Few people want to cut checks, lick stamps or sign invoices.
Every single business day, however, these same outdated activities are done countless times by many of the world’s finance and accounting professionals.
Despite the rise of digital transformation in finance and business operations, companies ranging from small- to medium-sized businesses (SMBs) with limited resources up to Fortune 500 enterprises still rely on legacy systems and paper-based processes.
The PYMNTS Intelligence report “Getting Paid: Digital Payments for Improving Cash Flow and Customer Experience” found that 75% of companies still use paper checks.
And it could be costing them more than they realize.
Read also: Unlocking the 3 Biggest Benefits of Automating Accounts Payable
While continuing to embrace and rely on traditional methods like paper checks and manual accounts payable (AP) and accounts receivable (AR) may appear cost-effective on the surface when compared to investing in digital innovation, the hidden costs can be substantial, affecting not only financial performance but also operational efficiency, security and scalability.
“Businesses are worried about the investment in terms of time and resources,” American Express Vice President of Marketing, Business Blueprint and Small Business Banking Brett Sussman told PYMNTS in August.
However, paper-based processes, particularly those involving checks, incur direct costs that include printing, mailing and processing. These costs, when accounting for labor, postage and handling, can compound quickly — particularly for businesses that process hundreds or thousands of payments monthly. The PYMNTS Intelligence report “Automating Accounts Payable for Cost Savings” found that 34% of businesses process more than 5,000 invoices per month.

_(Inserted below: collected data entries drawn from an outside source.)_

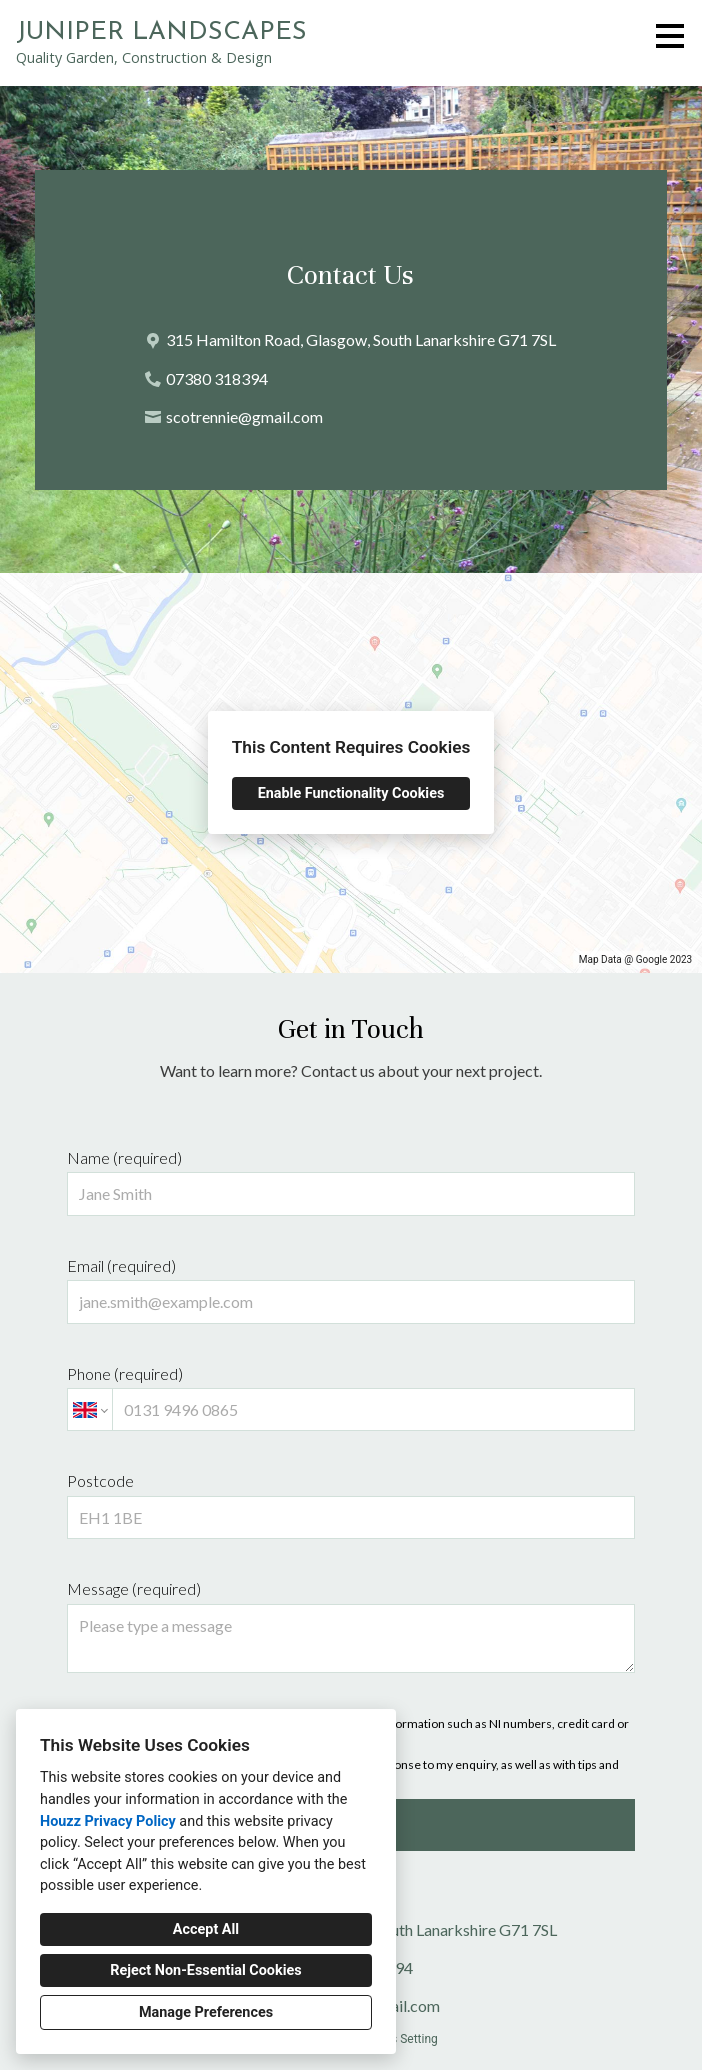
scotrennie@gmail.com (244, 416)
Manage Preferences (206, 2012)
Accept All (206, 1929)
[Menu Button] (670, 36)
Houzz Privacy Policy (108, 1821)
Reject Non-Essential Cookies (205, 1970)
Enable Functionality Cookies (351, 793)
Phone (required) (351, 1398)
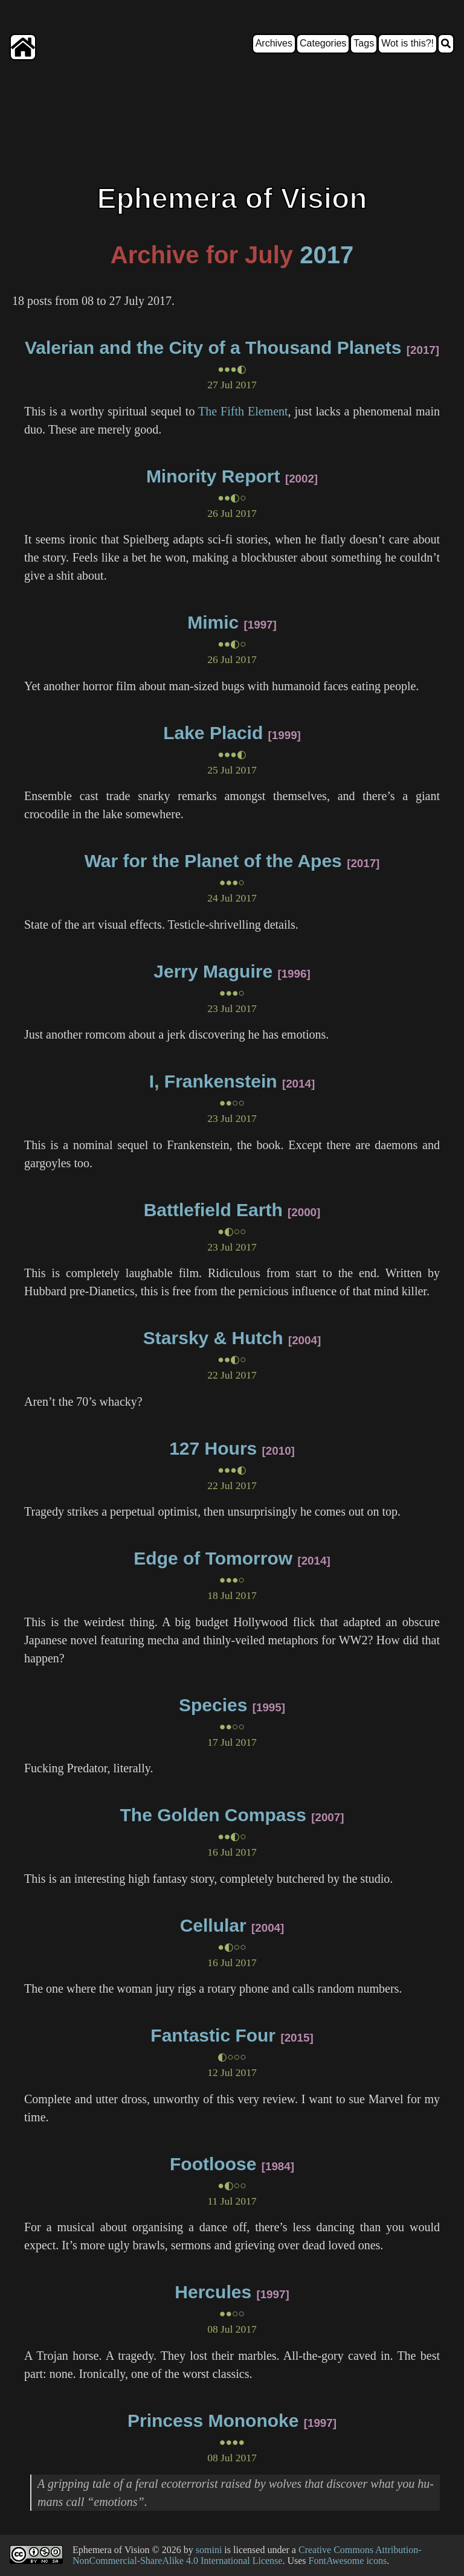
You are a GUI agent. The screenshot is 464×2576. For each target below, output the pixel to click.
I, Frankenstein (213, 1081)
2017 (326, 255)
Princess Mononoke (212, 2420)
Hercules (213, 2292)
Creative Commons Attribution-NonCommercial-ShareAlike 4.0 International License (247, 2555)
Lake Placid (213, 733)
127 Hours (213, 1448)
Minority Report (213, 476)
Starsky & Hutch (213, 1338)
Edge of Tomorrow (213, 1558)
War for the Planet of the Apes (213, 861)
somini (209, 2550)
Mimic (213, 622)
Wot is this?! (407, 43)
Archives (274, 43)
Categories (323, 43)
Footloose (213, 2164)
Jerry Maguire (212, 971)
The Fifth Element (243, 411)
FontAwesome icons (348, 2560)
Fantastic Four (213, 2035)
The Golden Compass (213, 1815)
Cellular (213, 1925)
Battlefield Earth (213, 1210)
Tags (363, 43)
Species (213, 1705)
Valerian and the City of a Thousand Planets (213, 347)
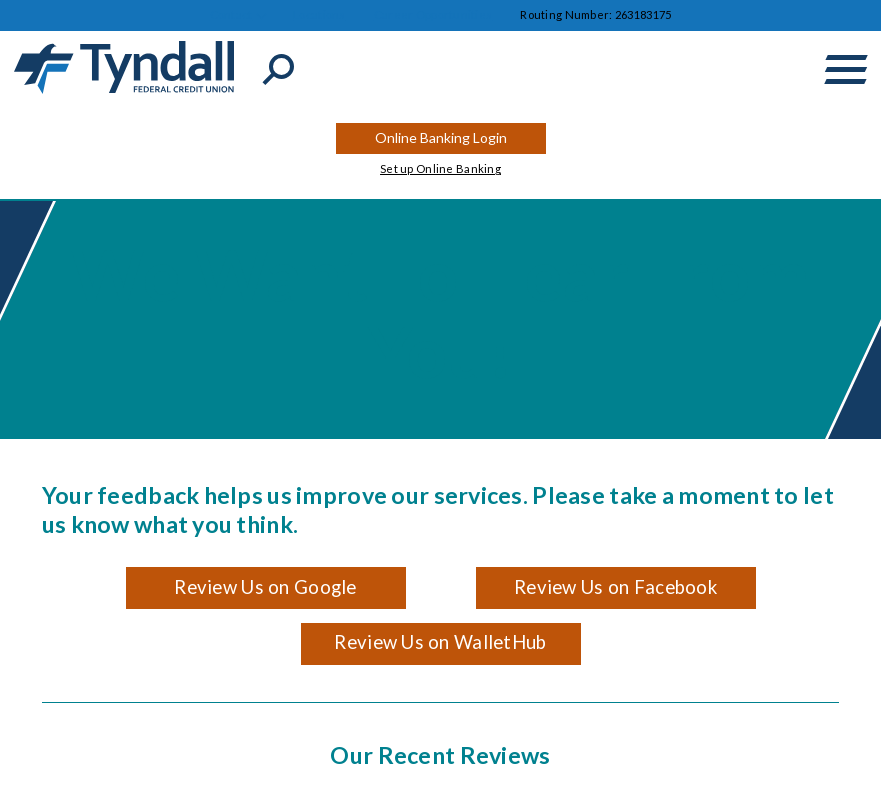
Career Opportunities (433, 14)
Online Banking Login (441, 137)
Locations (319, 14)
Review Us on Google (265, 587)
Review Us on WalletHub (440, 642)
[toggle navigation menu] (846, 69)
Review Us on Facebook (615, 587)
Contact (231, 14)
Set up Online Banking (440, 168)
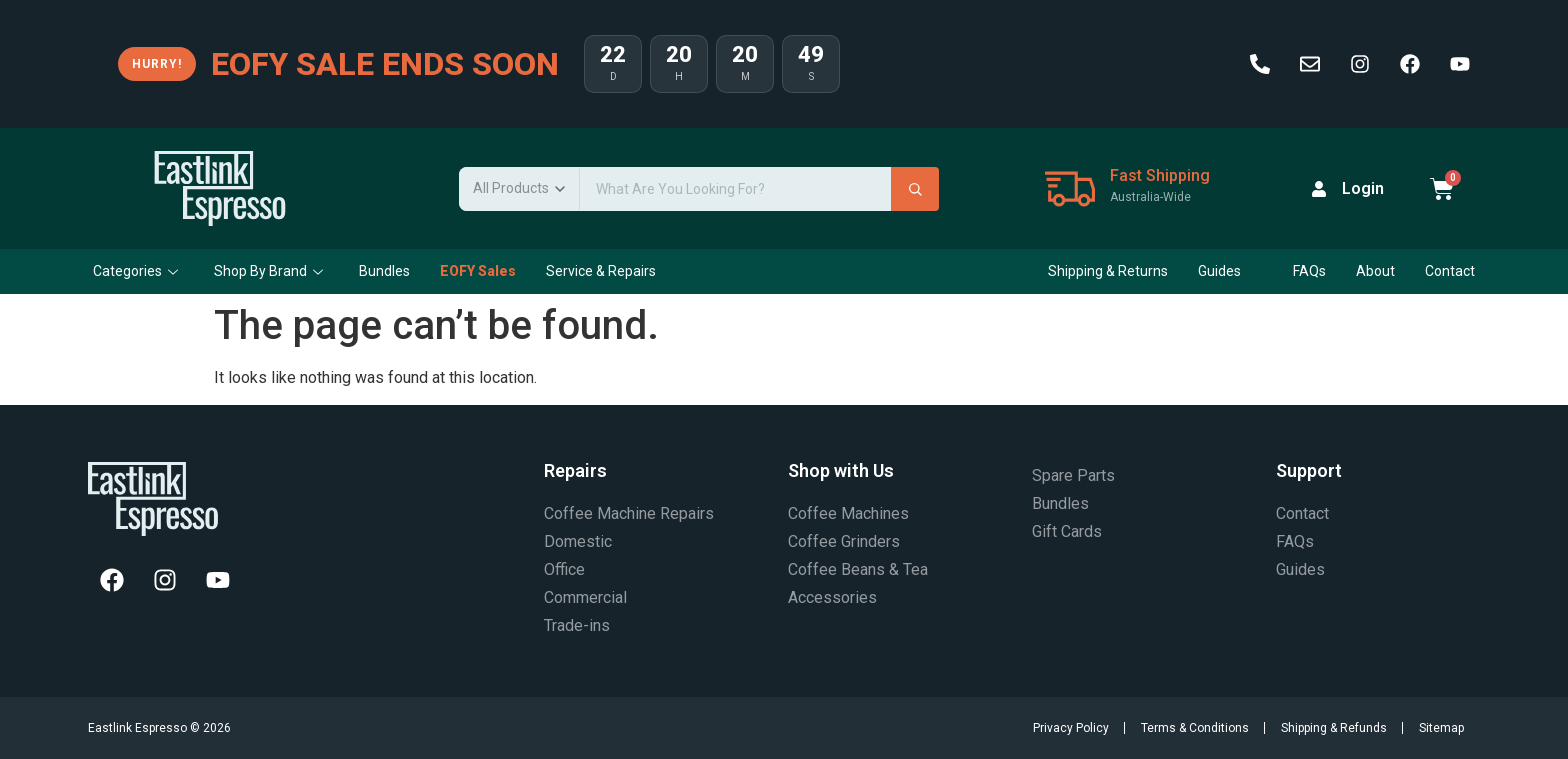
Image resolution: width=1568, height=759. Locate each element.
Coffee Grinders (844, 541)
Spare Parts (1073, 475)
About (1375, 271)
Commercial (585, 597)
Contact (1450, 271)
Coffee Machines (848, 513)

In today’s fast-paced environment, checks have slower processing times compared to digital payment methods, leading to delays in clearing funds. This inefficiency can cause cash flow issues for businesses, forcing them to rely on costly lines of credit to bridge liquidity gaps.
The PYMNTS Intelligence report “Businesses at Risk: The High Cost of Manual AR Processes and What to Do About It” revealed that 59% of U.S. businesses link poor cash flow and forecasting to outdated manual AR methods.
“One change can affect three or four different parts of your business,” Priority Head of Commercial Court Toomey told PYMNTS in an interview posted Sept. 5. “There’s no need for a large manufacturer to have to send out 10,000 rebate checks to every individual retailer that’s selling the product on a quarterly basis when there is a much more efficient way to do so, as long as they work with it within their supplier network or their buyer network in order to implement that change.”
See also: 4 Questions for CFOs About AP and AR Automation
Paper-based methods require extensive manual handling. Employees must write, print, sign and mail checks, and recipients must manually deposit them. This creates a labor burden, particularly in AP and AR departments. The manual reconciliation of these payments also takes time, increasing the likelihood of errors that require additional labor to correct.
Paper-based processes and check payments also make it difficult to access real-time financial data, as the manual steps involved cause delays in recording transactions. Without real-time visibility into financial operations, businesses struggle to make informed decisions, optimize cash flow or detect potential fraud. This lack of agility can hinder growth, particularly in dynamic markets.
“The inflexibility of traditional systems and platforms have prevented lots of companies from moving forward and keeping up,” Boost Payment Solutions Chief Operating Officer Illya Shell told PYMNTS in May.
At the same time, only 5% of small business owners have fully automated their AP and AR processes, even though doing so can provide them with the insights and growth opportunities they seek.
The PYMNTS Intelligence report “CFOs Eye Accounts Receivable as New Direction for AI Investments” found that 55% of chief financial officers representing middle-market businesses would be willing to pay 3% of the invoice amount to accept payments using a solution that automates invoice approval and payment.
Checks are also highly susceptible to fraud.
“If you cut out checks, you cut 60% of fraud right there,” Finexio founder and CEO Ernest Rolfson told PYMNTS in July.